Some lines below hold "Customer". Pick them out and copy them.

### Available records

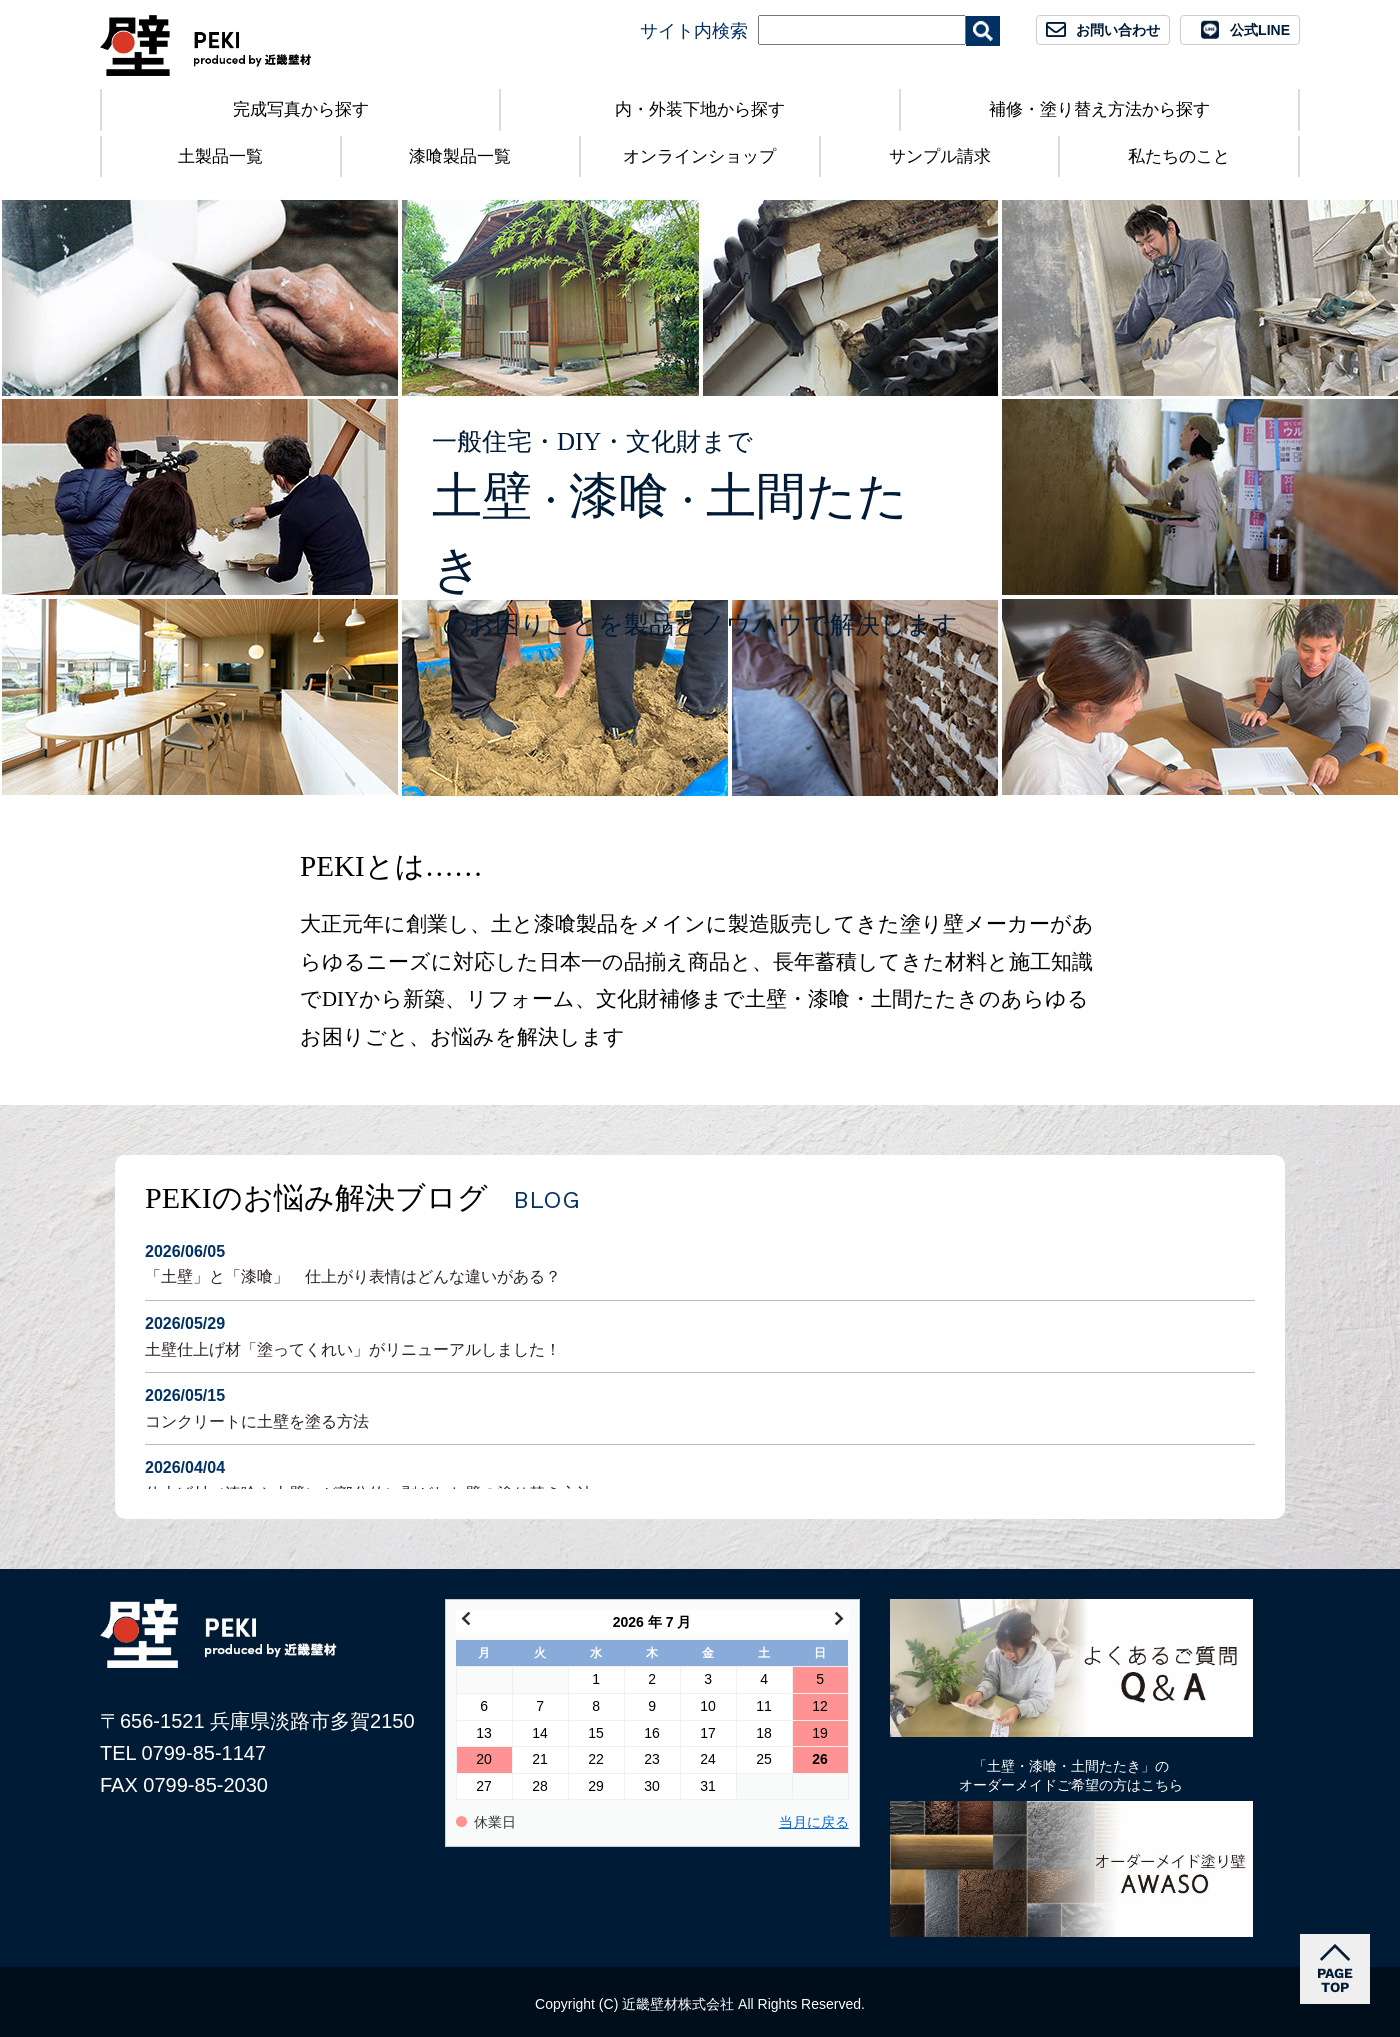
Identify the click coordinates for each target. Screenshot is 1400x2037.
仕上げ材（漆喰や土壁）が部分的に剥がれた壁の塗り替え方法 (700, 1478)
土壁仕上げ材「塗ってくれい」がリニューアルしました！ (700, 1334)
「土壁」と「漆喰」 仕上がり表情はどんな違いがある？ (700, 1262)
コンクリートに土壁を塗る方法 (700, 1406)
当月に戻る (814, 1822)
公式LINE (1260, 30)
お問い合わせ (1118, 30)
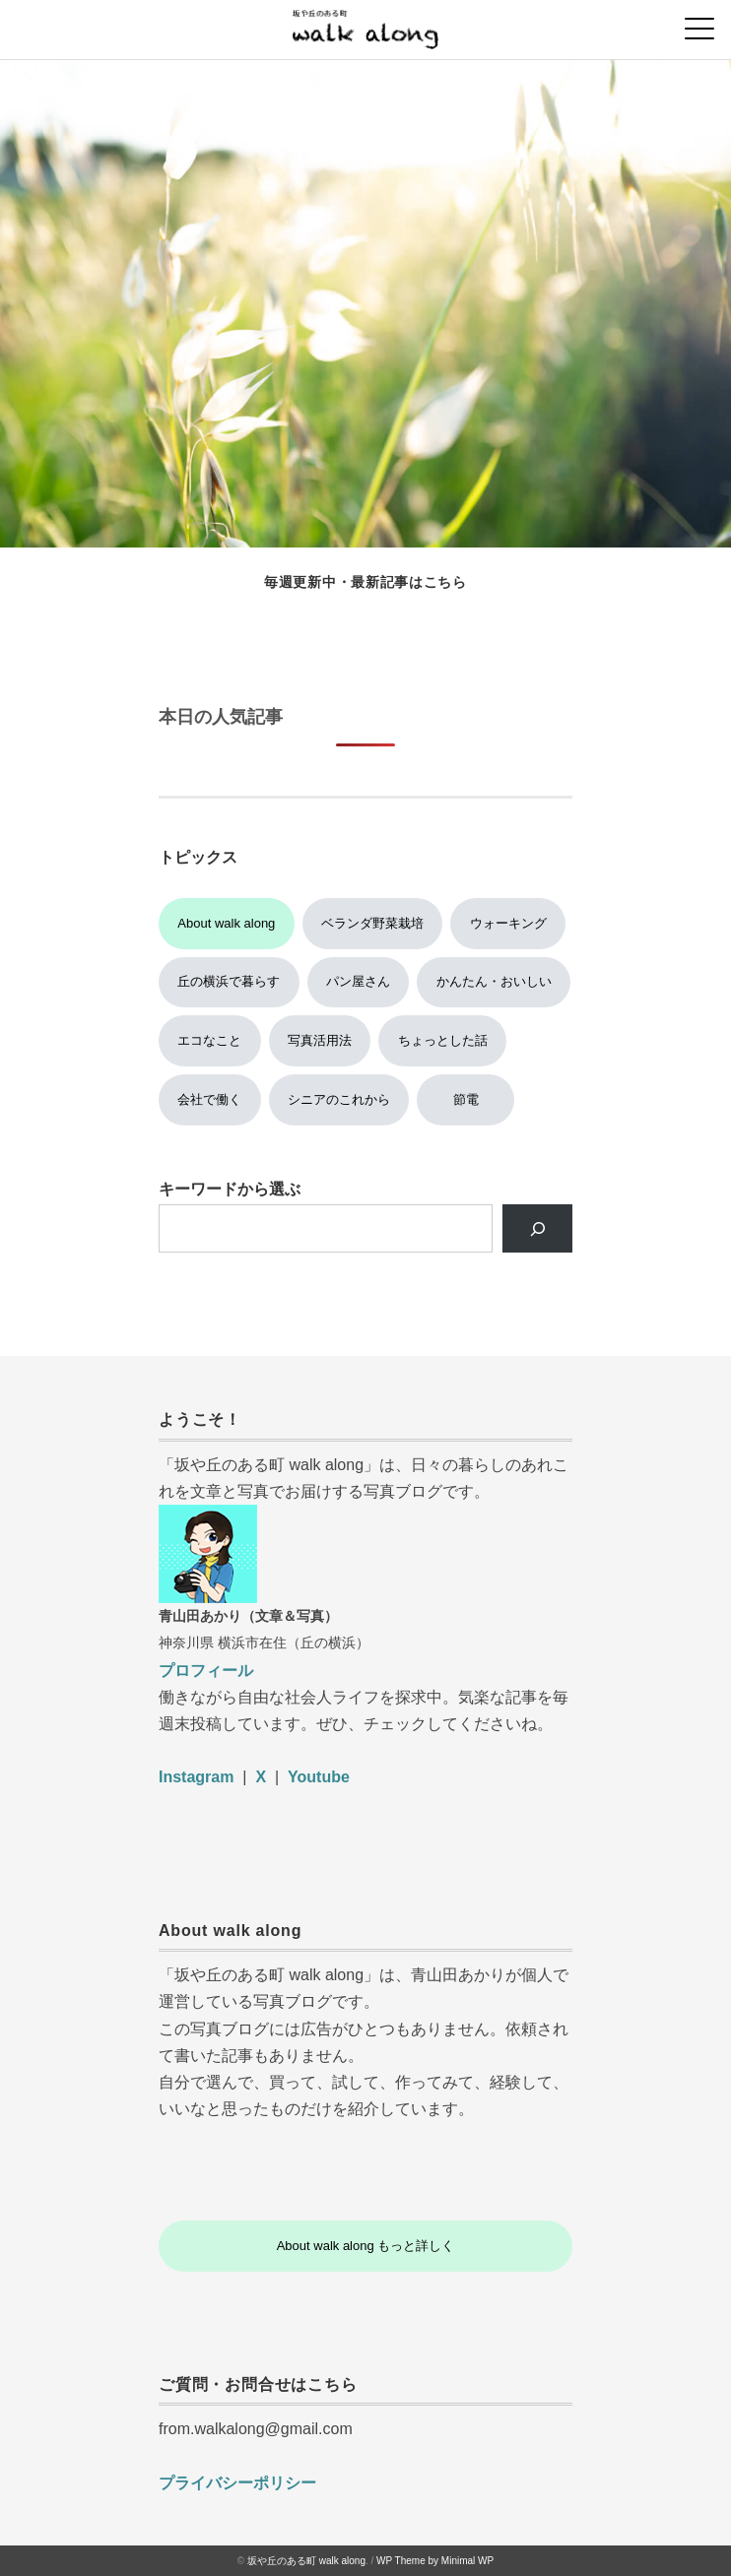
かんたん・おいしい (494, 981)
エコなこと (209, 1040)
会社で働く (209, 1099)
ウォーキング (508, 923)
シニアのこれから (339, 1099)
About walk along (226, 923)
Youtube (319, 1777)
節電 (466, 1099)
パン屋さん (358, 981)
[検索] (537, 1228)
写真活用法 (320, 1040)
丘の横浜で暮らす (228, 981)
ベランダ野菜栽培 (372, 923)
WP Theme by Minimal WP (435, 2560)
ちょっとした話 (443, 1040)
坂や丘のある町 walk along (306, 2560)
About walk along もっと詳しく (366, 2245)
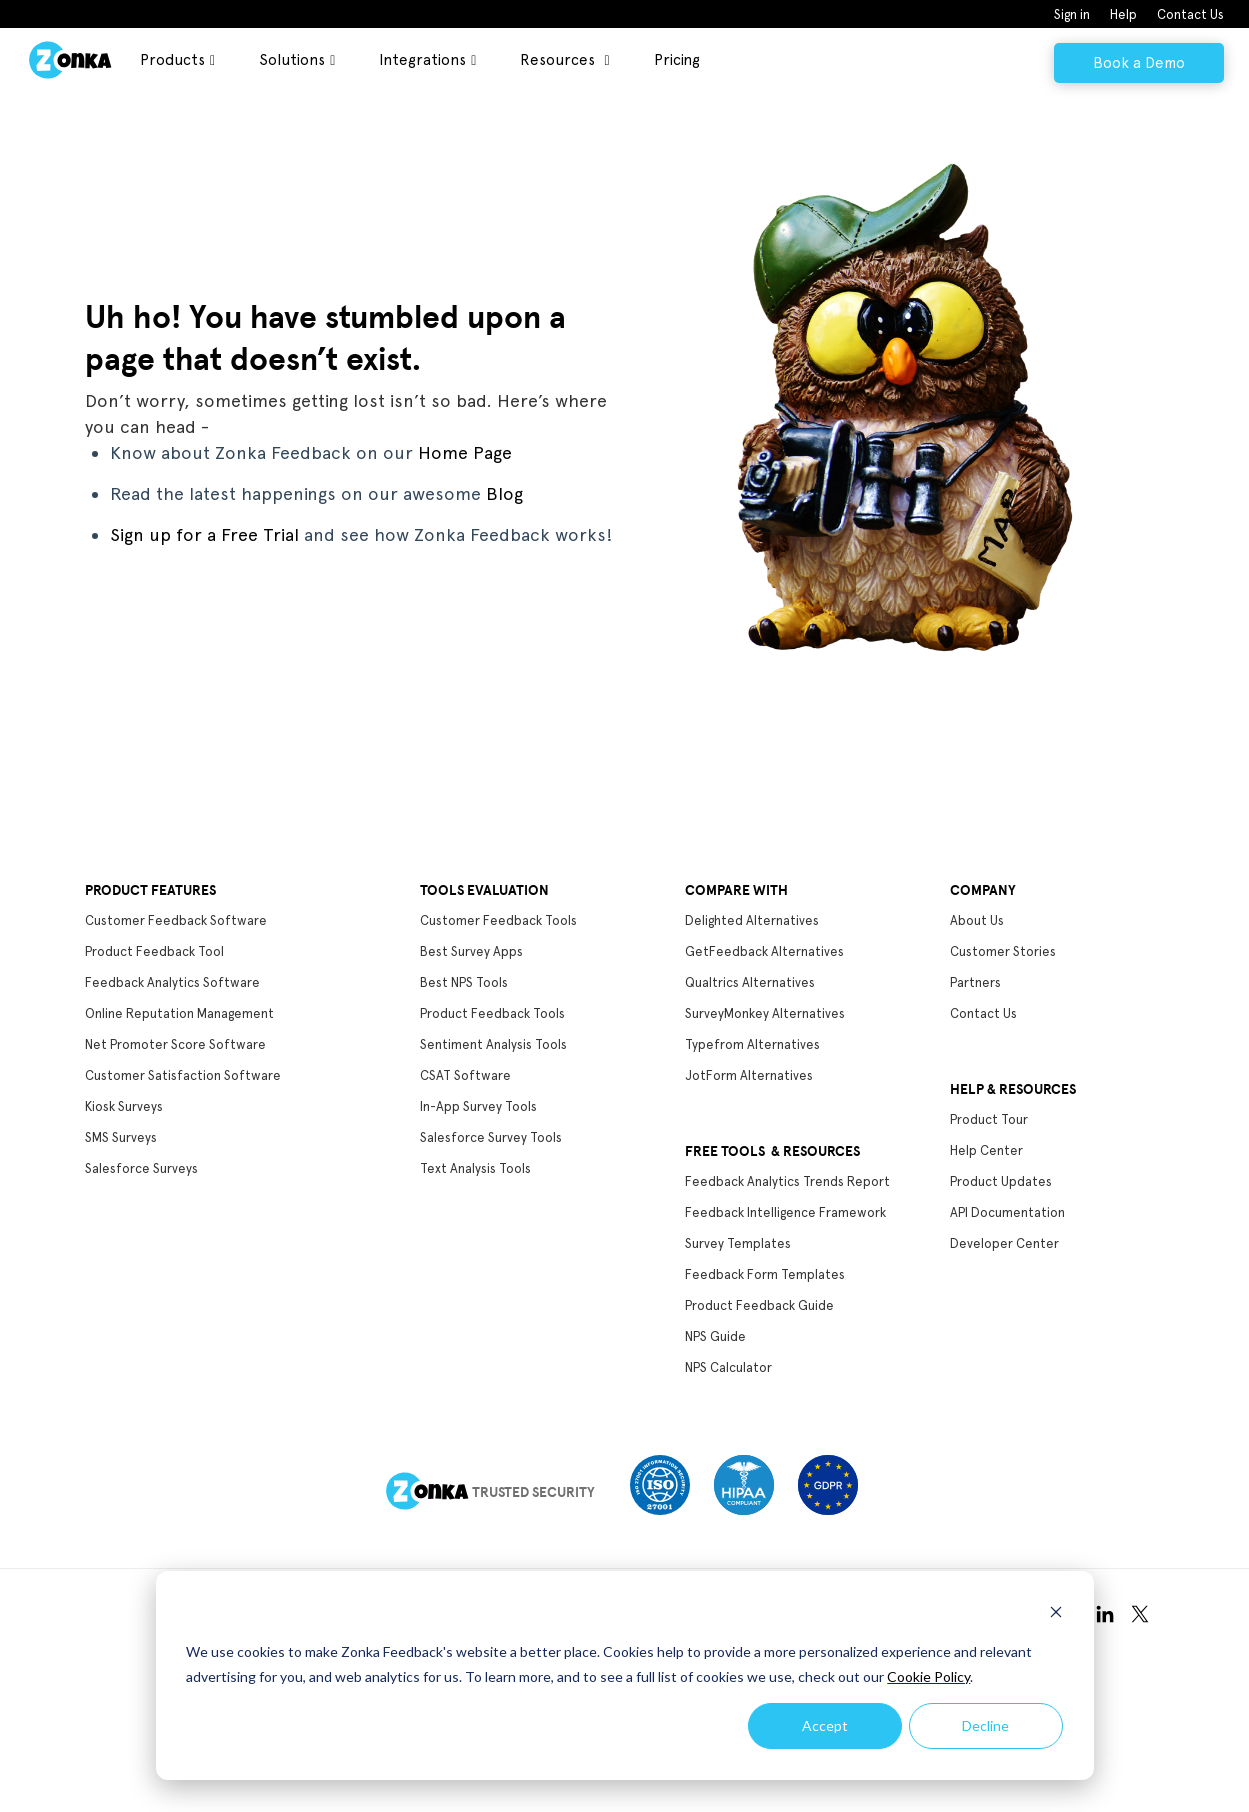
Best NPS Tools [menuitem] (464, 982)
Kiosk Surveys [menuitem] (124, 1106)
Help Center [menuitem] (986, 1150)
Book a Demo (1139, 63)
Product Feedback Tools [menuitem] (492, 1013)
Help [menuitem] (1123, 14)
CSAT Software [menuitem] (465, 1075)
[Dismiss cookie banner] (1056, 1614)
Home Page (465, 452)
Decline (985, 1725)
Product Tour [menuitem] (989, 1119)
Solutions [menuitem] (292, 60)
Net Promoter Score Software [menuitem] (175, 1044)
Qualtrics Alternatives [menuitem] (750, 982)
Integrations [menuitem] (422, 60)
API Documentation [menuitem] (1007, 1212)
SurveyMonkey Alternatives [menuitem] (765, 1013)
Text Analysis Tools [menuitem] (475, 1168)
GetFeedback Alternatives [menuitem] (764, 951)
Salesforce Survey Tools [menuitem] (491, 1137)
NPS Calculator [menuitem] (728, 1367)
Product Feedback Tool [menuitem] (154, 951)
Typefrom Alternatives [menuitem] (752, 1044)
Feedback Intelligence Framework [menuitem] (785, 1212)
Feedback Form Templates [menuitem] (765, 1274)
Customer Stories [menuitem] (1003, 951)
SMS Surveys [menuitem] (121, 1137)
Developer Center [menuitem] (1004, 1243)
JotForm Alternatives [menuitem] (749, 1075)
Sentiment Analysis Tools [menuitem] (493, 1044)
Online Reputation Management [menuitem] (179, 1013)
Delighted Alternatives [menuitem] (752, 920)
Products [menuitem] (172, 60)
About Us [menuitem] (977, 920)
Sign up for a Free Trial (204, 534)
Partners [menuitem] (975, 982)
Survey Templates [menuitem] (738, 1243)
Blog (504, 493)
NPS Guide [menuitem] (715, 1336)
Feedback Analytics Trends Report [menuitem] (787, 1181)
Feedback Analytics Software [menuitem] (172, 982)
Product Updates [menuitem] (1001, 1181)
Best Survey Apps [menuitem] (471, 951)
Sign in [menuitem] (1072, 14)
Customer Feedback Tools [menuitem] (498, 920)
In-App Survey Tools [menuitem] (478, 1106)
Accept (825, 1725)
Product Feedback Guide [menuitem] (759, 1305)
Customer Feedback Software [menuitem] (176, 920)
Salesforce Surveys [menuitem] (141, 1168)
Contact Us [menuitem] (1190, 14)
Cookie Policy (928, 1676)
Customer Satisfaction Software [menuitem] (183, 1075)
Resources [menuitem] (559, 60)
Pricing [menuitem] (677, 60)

######

> **Written response**
Customer Stories [menuitem] (1003, 951)
Customer Feedback Tools [menuitem] (498, 920)
Customer Feedback Software [menuitem] (176, 920)
Customer Satisfaction Software [menuitem] (183, 1075)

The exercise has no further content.